Speaking from a podium in the back of Book Revue bookstore before signing books upstairs, DeMille introduced his wife Sandra and their 10-year-old son, James, to the rest of his family… the fans who have fueled his consistent return to the best seller lists.

“The Cuban Affair” is DeMille’s 40th book and his first with new publisher Simon & Schuster. In addition to leaving his former publisher after 27 years, DeMille introduces a new leading man, Daniel Graham “Mac” MacCormick, a 35-year-old charter boat captain and decorated war veteran who sails out of Key West. In need of cash, Mac agrees to take clients on a 10-day fishing excursion to Cuba for a $2-million fee. Suspicions that there’s more at stake than fishing come to fruition as he learns his clients, a beautiful Cuban-American woman named Sara Ortega, and a mysterious older Cuban exile, Eduardo Valazquez, are chasing a $60-million stash of cash hidden when Fidel Castro took power.

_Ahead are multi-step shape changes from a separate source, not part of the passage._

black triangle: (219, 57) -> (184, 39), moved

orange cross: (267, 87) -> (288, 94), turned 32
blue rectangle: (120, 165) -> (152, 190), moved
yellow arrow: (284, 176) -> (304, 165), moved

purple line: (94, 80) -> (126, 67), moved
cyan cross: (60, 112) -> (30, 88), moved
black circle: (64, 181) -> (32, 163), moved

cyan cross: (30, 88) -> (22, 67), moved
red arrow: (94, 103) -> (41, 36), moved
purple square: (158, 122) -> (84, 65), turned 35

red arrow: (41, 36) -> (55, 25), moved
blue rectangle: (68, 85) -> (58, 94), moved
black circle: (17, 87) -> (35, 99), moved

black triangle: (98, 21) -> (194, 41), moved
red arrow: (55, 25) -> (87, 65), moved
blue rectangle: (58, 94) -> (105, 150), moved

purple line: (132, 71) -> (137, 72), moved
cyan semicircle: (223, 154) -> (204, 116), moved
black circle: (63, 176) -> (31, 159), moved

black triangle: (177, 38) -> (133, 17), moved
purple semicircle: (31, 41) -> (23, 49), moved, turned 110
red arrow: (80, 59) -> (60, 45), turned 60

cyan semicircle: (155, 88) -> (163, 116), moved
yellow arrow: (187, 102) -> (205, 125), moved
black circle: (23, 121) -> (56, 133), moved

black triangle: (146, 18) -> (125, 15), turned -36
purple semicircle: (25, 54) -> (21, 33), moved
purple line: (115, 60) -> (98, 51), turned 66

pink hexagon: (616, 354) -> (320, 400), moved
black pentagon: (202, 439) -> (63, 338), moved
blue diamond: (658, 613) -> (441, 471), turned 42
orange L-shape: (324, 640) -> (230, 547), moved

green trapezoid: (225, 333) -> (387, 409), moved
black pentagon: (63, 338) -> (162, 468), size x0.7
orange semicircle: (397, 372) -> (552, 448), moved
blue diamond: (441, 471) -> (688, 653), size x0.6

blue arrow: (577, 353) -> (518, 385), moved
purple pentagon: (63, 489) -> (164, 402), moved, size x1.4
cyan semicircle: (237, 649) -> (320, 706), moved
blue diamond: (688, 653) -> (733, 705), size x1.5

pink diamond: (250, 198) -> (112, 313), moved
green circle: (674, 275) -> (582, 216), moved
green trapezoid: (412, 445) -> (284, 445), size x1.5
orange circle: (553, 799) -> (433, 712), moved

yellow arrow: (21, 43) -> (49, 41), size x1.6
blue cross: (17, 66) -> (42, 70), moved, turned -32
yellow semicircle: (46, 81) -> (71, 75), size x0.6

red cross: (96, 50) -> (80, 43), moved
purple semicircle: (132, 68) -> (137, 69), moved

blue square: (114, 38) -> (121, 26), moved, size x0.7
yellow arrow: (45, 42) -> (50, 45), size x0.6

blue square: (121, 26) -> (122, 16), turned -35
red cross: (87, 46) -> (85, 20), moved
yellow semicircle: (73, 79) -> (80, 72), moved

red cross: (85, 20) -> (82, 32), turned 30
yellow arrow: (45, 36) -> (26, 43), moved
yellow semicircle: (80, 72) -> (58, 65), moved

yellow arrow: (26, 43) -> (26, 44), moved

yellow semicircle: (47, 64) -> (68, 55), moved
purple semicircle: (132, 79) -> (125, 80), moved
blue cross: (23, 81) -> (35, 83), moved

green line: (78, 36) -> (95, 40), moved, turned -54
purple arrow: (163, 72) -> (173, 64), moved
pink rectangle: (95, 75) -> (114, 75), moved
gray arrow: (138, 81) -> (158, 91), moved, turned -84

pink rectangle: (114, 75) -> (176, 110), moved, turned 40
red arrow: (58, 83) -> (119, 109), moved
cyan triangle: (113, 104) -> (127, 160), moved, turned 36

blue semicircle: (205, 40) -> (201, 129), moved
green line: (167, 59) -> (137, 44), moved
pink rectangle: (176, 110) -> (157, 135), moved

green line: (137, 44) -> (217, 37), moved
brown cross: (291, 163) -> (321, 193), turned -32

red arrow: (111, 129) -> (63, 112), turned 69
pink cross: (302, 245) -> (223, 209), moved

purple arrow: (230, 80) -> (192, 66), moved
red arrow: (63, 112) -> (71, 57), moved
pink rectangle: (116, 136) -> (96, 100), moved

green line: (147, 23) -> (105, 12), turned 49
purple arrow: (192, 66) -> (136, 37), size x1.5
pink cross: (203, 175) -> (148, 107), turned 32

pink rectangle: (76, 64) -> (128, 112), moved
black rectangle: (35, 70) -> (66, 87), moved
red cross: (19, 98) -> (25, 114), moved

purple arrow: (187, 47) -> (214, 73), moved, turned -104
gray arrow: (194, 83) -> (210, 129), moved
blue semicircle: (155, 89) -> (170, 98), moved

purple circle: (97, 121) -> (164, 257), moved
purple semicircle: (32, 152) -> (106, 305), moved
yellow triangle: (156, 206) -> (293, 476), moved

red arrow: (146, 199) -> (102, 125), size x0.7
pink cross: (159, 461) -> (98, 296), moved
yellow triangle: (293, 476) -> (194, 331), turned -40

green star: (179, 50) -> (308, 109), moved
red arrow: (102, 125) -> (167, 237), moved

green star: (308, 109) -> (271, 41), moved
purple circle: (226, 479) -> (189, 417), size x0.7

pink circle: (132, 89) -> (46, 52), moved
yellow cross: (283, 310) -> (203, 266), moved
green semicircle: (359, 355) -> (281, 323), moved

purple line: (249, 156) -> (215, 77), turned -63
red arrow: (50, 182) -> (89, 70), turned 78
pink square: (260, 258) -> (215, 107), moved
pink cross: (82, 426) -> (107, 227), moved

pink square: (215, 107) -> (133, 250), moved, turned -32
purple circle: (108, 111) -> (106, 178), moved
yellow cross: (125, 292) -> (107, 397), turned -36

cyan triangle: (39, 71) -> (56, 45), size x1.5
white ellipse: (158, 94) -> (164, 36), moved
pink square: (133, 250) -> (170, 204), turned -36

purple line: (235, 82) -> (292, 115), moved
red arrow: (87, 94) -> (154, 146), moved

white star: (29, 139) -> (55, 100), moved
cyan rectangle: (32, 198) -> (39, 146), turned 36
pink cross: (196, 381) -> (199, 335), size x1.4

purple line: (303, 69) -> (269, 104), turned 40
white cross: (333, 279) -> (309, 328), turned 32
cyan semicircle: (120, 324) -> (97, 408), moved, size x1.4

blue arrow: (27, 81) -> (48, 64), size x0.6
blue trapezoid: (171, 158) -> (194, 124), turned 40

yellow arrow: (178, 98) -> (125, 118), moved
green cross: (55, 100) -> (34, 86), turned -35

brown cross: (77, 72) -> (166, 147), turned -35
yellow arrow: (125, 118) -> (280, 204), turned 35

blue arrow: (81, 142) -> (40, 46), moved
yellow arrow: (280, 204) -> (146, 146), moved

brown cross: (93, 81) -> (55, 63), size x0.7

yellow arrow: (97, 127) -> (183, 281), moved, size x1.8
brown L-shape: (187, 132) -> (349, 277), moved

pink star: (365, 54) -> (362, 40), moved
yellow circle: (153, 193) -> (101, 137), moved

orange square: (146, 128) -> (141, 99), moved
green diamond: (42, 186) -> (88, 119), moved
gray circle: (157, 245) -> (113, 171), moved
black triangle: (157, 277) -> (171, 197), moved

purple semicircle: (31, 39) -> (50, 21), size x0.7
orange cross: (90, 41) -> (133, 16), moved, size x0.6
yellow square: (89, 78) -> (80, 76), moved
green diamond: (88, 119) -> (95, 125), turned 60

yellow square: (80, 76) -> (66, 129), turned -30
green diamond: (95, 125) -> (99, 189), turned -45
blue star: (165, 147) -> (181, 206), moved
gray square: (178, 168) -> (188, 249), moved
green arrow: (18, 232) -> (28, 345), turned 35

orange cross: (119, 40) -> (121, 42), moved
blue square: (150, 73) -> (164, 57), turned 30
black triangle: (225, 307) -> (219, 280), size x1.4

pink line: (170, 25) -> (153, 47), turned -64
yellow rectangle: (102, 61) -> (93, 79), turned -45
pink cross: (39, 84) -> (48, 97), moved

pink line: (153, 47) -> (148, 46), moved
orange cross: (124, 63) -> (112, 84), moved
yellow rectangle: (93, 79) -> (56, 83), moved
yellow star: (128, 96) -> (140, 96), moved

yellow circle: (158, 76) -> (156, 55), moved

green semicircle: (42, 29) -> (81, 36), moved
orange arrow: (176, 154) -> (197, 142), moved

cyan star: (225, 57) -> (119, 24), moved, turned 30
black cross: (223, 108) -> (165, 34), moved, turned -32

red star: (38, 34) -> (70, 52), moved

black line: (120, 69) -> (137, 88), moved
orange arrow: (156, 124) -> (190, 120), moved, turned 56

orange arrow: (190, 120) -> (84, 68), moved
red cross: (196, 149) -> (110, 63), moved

Researching the book brought DeMille to Cuba, which he described to his wife as “a tropical paradise” in trying to convince her “We should go.” On their 12-day trip, they found “a repressed society – the pictures of buildings collapsing, the old American cars, are all true,” DeMille said. But he added the Cuban people poses “a joy of life in their music and culture. People stroll, they sing, they dance. If you didn’t know it was a communist society, you would think it was any tropical paradise.”

DeMille took questions from the audience, many of whom had encyclopedic knowledge of his books and characters, in particular, John Correy, the intriguing, adventurous protagonist of many DeMille stories. The author explained he had retired Correy’s character, for now, as a television network had purchased the rights and a deal to produce a pilot was imminent. Rather than get tangled in legalities, he explained, he developed Mac.